How can they claim they are faster than nginx, do they somehow make IO and CPU go faster, overclocks them?-) bogus...
Phoronix: G-WAN Web Server Claims Speed Records, Features
While it hasn't been talked about much recently, still in existence and seeing new releases is G-WAN, a free but binary-only web server. G-WAN makes claims of being much faster than Apache, IIS, Nginx, and other web-serving alternatives...
http://www.phoronix.com/vr.php?view=MTE0MzM
How can they claim they are faster than nginx, do they somehow make IO and CPU go faster, overclocks them?-) bogus...
Well they do slow the cpu clock so, they have better benchmark ;-)
(joke inside).
Michael, if possible, i would like a benchmark. I use Nginx, and would love to see if G-WAN could beat Nginx in speed and resource usage.
Having free access to the source is important if you are the least worried about the future of the software you are using. I find the comment ignorant and a bit absurd.
I would also be curious how it compares to gatling.

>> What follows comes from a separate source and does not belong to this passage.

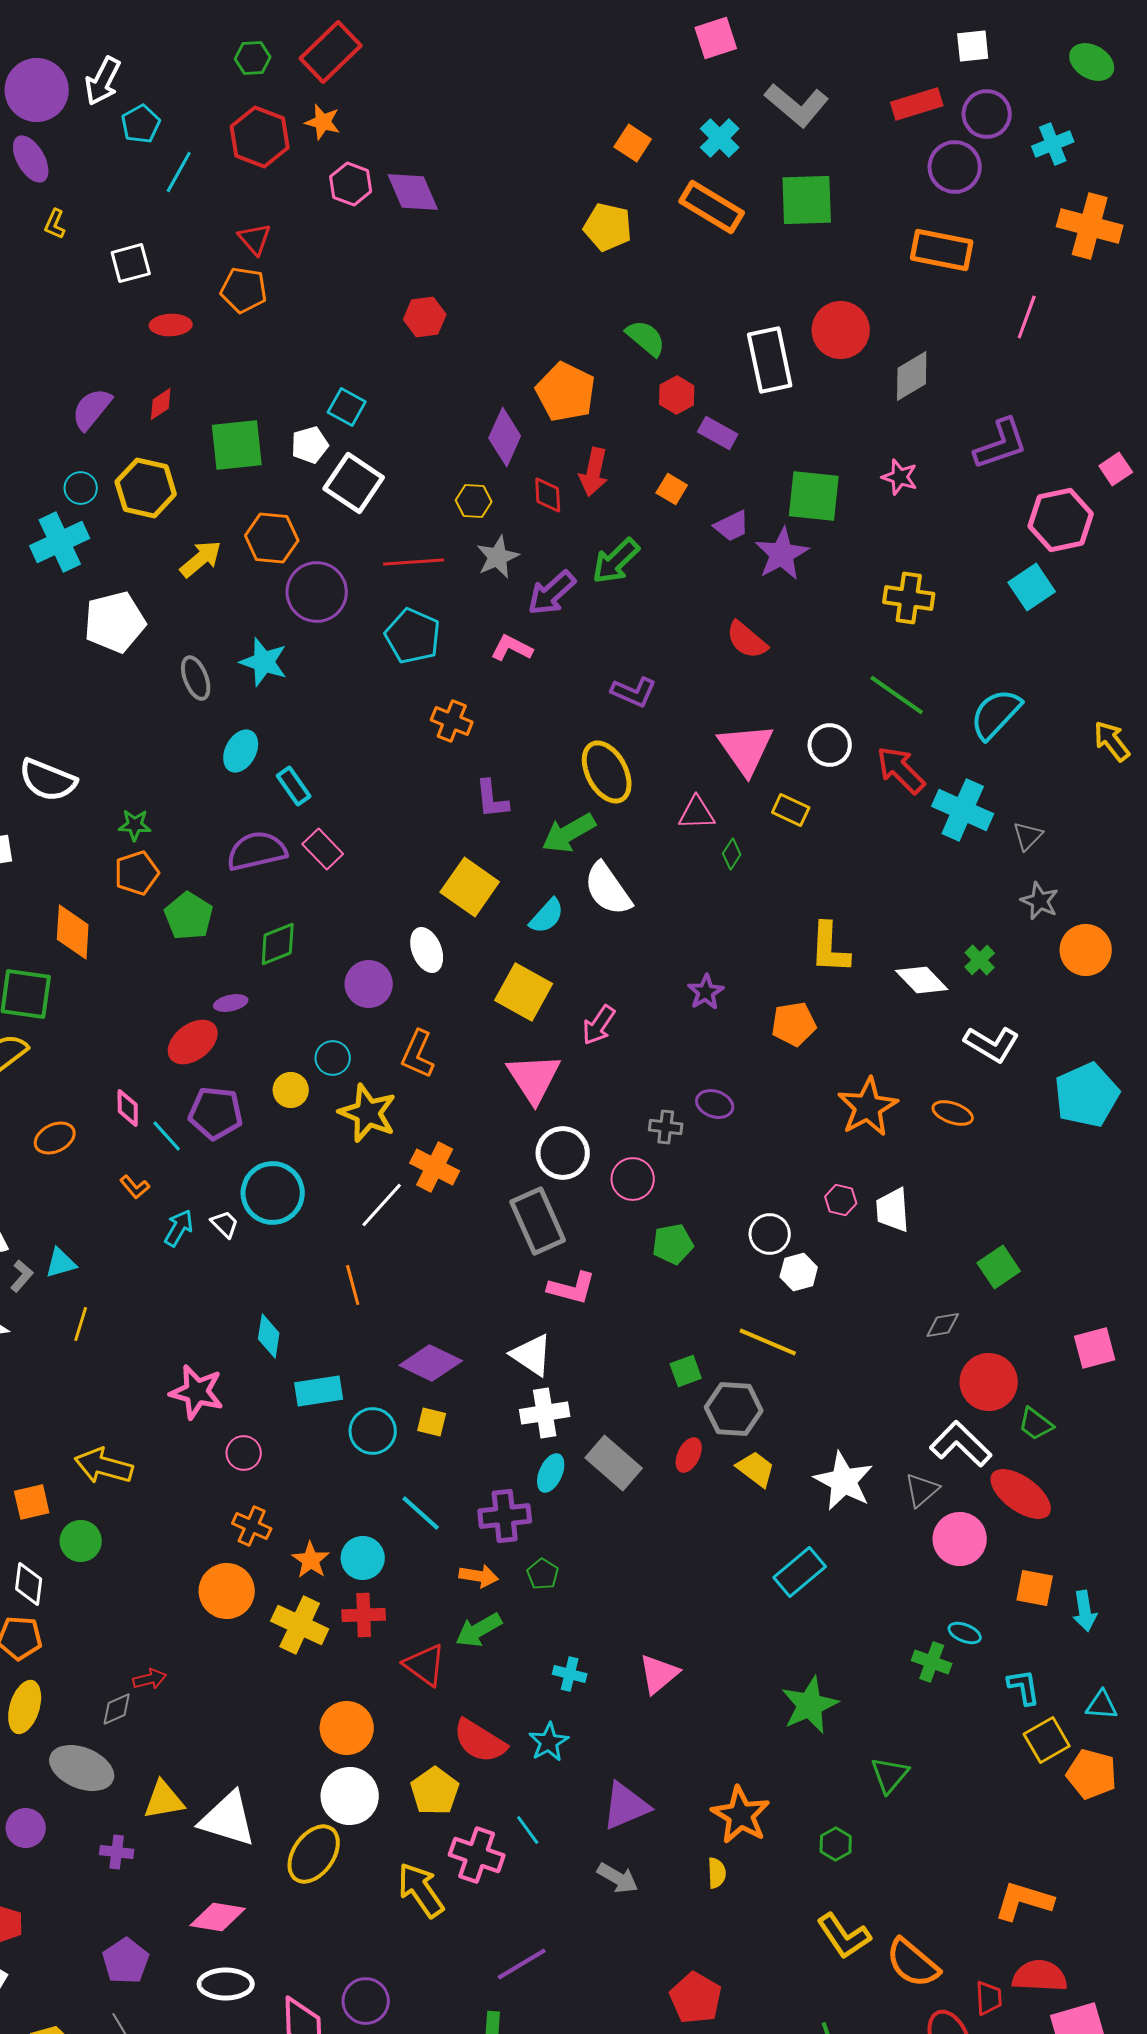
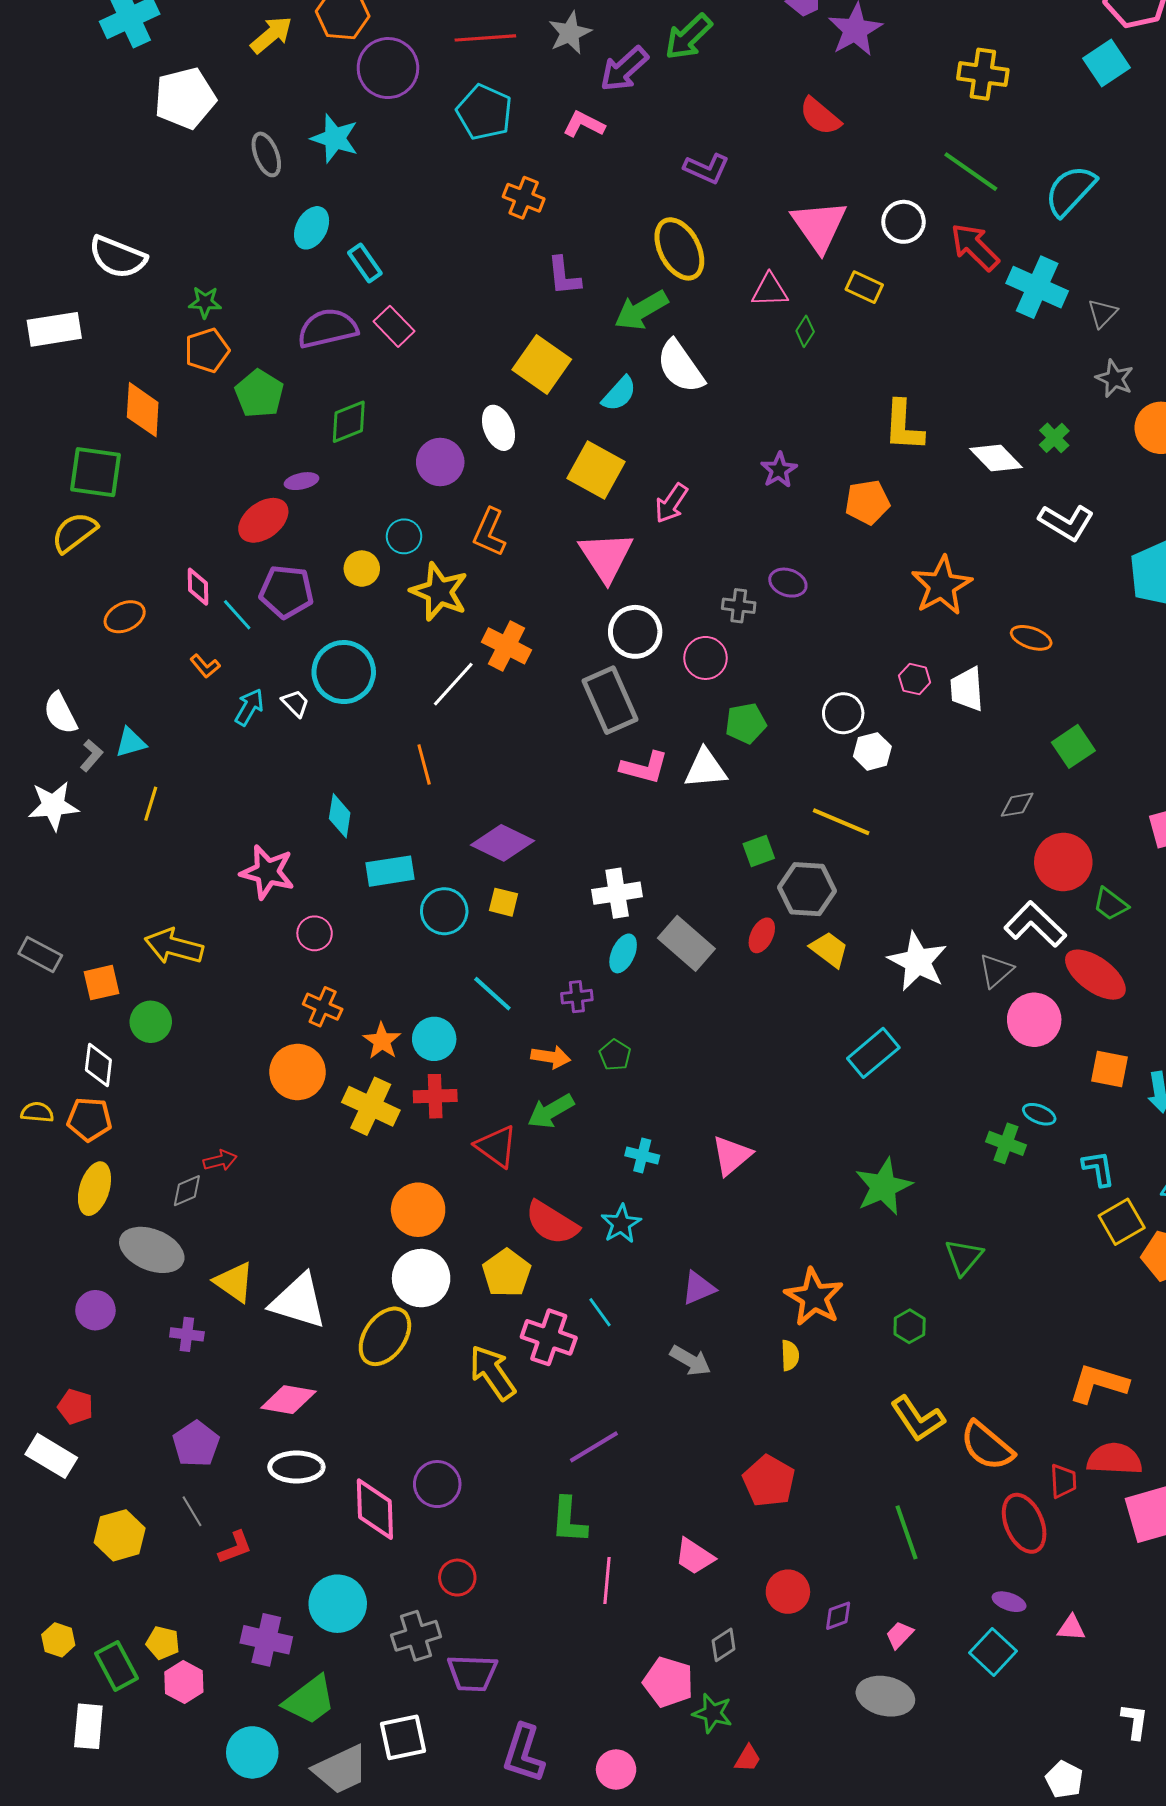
orange ellipse: (953, 1113) -> (1031, 638), moved
white triangle: (532, 1355) -> (706, 769), moved, turned -39
purple cross: (505, 1516) -> (577, 997), size x0.6
yellow triangle: (164, 1800) -> (234, 1282), turned 45
purple triangle: (626, 1806) -> (698, 1288), size x0.7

I would love you see there claims put to the test as well. Putting Varnish in front of most servers largely solves any speed issues you might have any way.
They defiantly don't seam to have the best attitude. Having access to the source is a benefit if you want to extend it with features that you need to use it. Verify the security of the thing ect.

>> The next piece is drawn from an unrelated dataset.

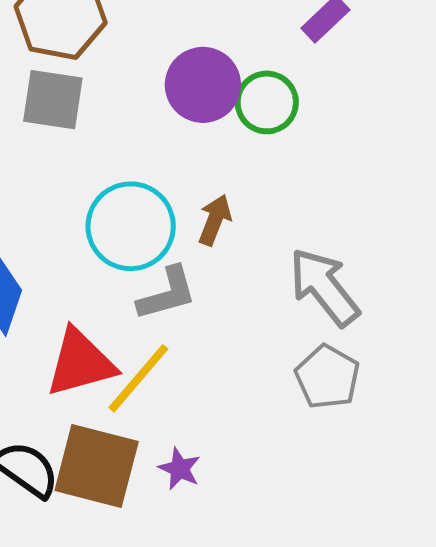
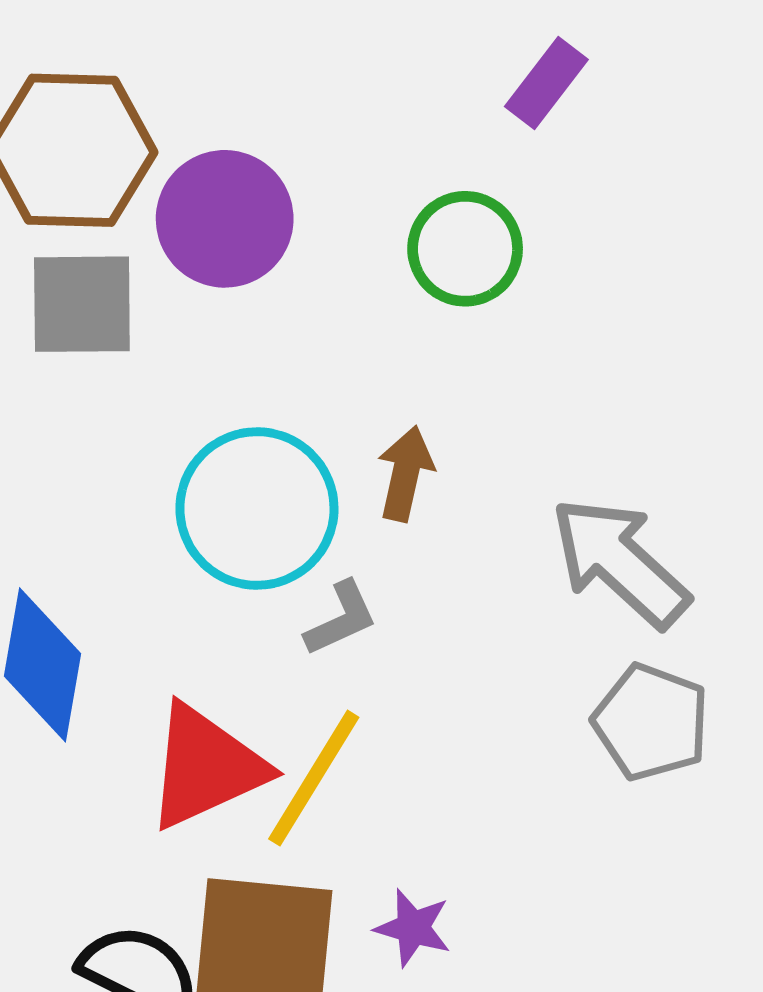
purple circle: (203, 85) -> (225, 219), moved
gray L-shape: (167, 294) -> (341, 618), size x0.7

Monkey is 60kb, faster than gwan, and open source (gplv2). gwan beating apache and lighty is believable, for nginx it depends (nginx default config is absolute crap and doesn't scale).
See
http://monkey.io/benchmarks/x86_64_monkey_gwan
Disclaimer: I'm working on monkey this gsoc.
A little while ago I was intrigued by GWAN's performance and decided to understand how it works. Using strace and other tools, I figured some things out and began working on an opensource alternative using just the general idea of its architecture (event-based, 1 thread per CPU, etc)... it's been a while since I've ran GWAN, but there were times my web server was actually faster -- but it isn't as feature packed, so that's not really a fair comparison. I'll perform some tests comparing with GWAN again another day.
In any case, feel free to grab it at http://github.com/lpereira/lwan (be sure to check the 'wip' branch) and try it for yourself. It's quite small (~2500 LOC of C code), runs on Linux/glibc only and does not support SSL, but I've been working on it only during my free time.